The words hit like a punch to the ribs.
But I didn’t show it.
“We had it all planned out,” she continued. “Until I got tired of the games.”
Her voice dripped with poisonous sweetness, like she was savoring the taste of every syllable.
“Hades doesn’t just play with hearts, darling. He plays with lives. He collects people. Uses them. Then discards them when they stop being fun.”
My heart was racing.
Lungs tight.
But I breathed slow and shallow through my nose, forcing control where there was none.
“Oh, yes,” she went on, circling me like a predator that already tasted blood. “He came crawling back after I left. Pathetic, really. You know how it is—he has this way of making you feel chosen right before he twists the knife.”
I clenched my jaw.
I didn’t want to believe her.
But her words slithered through the cracks I hadn’t even realized were there—cracks Hades had made with every unanswered question, every withheld truth.
“You’re just the latest distraction,” she said, her arms folding like she was discussing the weather—not a man who had become my every breath, my every battle. “He always comes back to me when things get too complicated,” she added. “I can handle his storms. You won’t.”
A pulse of heat surged through me—rage, shame, fear.
I didn’t move.
Didn’t breathe.
She stepped closer, her perfume cloying, her presence oppressive. Her voice dropped, chilling. “Just wait until you see what happens when you push him too far.”
Something in her tone made my stomach twist.
Not because I believed her.
But because I almost did.
I forced myself still. Fingers trembling at my sides, fists clenched so tightly my nails bit into my palms.
And then—
“Let’s see how long that ring keeps you safe.”
She stepped back, smiling like she’d already won.
But I wasn’t breaking. Not for her. Not for anyone.
I drew in a breath that tasted like smoke and steel and said, cold and clear. “Get out.”
Her smile faltered.
Good.
“Now.”
Something in me snapped.
It wasn’t loud.
It wasn’t explosive.
It was quiet. Cold. Clear.
I looked Sloane up and down—head to heels—and for the first time since she slithered through my door; I didn’t feel like prey.
I felt pissed.
“You know what I think?” I said, voice calm in that terrifying way right before the storm hits. “I think you didn’t walk away. I think he kicked you out.”

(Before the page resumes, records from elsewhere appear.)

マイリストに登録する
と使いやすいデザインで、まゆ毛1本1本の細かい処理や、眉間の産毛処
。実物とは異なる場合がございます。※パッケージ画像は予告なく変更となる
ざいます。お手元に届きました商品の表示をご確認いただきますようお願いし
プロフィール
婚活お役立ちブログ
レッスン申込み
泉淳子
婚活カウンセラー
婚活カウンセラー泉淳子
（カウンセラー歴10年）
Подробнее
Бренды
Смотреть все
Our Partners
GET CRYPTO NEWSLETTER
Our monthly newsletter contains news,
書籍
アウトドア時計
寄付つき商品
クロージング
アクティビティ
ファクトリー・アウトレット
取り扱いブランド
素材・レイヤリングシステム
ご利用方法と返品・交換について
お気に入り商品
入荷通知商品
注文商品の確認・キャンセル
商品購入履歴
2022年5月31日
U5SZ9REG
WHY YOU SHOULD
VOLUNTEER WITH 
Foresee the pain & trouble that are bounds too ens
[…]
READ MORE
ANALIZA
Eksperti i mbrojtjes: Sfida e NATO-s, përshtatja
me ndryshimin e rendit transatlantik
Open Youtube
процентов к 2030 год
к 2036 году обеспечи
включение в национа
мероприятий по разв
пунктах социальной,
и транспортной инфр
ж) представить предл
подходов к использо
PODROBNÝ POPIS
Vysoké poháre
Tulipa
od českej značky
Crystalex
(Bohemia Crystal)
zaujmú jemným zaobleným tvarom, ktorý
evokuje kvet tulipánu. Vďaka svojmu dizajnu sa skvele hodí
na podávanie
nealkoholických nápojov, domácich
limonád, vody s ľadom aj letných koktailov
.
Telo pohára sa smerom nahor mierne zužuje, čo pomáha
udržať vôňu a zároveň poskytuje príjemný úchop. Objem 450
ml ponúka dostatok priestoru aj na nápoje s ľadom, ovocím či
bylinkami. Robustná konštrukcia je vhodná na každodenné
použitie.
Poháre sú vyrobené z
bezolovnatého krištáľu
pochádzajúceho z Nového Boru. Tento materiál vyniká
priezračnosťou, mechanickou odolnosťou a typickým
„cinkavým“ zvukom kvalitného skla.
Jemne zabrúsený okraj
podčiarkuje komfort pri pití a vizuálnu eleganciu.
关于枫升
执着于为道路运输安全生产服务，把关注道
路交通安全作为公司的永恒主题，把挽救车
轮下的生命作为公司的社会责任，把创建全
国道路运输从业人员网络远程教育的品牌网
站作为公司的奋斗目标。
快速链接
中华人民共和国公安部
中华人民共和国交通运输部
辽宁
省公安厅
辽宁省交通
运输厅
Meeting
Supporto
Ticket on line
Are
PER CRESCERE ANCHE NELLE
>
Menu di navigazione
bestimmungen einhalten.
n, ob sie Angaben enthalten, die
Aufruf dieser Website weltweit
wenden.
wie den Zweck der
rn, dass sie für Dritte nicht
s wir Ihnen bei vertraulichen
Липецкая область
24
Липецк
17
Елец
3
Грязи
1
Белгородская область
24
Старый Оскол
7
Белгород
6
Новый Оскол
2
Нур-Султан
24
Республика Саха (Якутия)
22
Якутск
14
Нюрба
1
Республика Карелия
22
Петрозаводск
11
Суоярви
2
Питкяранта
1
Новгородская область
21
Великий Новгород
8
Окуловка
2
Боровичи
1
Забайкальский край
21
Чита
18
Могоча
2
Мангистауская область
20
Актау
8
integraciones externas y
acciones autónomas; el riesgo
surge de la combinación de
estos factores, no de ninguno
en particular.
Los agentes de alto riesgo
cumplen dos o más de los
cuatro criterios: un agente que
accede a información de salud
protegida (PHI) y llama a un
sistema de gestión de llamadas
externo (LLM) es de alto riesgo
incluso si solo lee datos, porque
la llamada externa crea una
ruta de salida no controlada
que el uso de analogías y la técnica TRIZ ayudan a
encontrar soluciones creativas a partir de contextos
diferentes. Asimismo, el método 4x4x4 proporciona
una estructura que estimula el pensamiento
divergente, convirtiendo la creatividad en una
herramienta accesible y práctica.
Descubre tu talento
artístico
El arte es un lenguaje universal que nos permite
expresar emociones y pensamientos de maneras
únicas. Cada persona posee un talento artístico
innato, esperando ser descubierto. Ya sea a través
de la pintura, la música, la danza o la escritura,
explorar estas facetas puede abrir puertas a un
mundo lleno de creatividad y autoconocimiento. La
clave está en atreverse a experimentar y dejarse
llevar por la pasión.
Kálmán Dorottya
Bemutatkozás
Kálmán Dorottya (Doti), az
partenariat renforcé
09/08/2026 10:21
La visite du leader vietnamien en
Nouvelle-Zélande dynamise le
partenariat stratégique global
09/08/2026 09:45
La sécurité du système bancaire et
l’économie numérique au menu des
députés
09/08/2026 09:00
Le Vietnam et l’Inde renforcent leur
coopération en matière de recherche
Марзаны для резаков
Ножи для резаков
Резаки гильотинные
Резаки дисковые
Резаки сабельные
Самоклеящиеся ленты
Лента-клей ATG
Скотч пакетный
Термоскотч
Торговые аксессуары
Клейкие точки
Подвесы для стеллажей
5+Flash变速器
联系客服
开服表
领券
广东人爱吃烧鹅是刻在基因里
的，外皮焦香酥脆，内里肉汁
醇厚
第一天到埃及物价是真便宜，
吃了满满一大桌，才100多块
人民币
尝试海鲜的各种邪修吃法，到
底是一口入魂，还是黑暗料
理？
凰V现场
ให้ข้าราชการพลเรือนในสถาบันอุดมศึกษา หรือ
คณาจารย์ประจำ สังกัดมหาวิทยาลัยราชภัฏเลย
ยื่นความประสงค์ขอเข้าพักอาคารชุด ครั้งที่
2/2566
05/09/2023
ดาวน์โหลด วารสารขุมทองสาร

Her eyes narrowed. Just a flicker.
So I pressed deeper.
“I think you thought you could handle him, but what you really wanted was to tame him. And when he didn’t fold to your perfect little power trip, you ran.”
Sloane’s posture stiffened, but I wasn’t done. Not even close.
“You come in here like you still matter, like you’re the blueprint, but let me guess…” I stepped forward, matching her energy. “He didn’t come crawling back. You did.”
The color drained slightly from her face, but that mask—she tried to hold onto it.
“You think because you knew him first, you own a piece of him?” I laughed, low and sharp. “That’s pathetic. No wonder he needed a clean break. You don’t rattle me, Sloane. You reek of desperation.”
She moved before I saw it coming.
A sharp crack of skin against skin, and pain exploded across my cheek. My lip split open under the force of the slap, the taste of copper flooding my mouth.
I staggered back a step, hand flying to my face, breath catching—
And then I smiled.
Slow. Bloody.
Sloane froze like she hadn’t expected me to smile. Like she’d expected tears.
Big mistake.
She turned toward the door with a smug little toss of her hair. “Be a good little dog, Persephone,” she said, her voice full of venom.
But I was already on her heels.
“That’s Mrs. Sinclair to you,” I snapped, spit and blood in my mouth but fire in my chest.
She paused.
Didn’t turn around.
And then, without another word, she left.
The door slammed shut behind her.
And I stood there, bleeding—but victorious.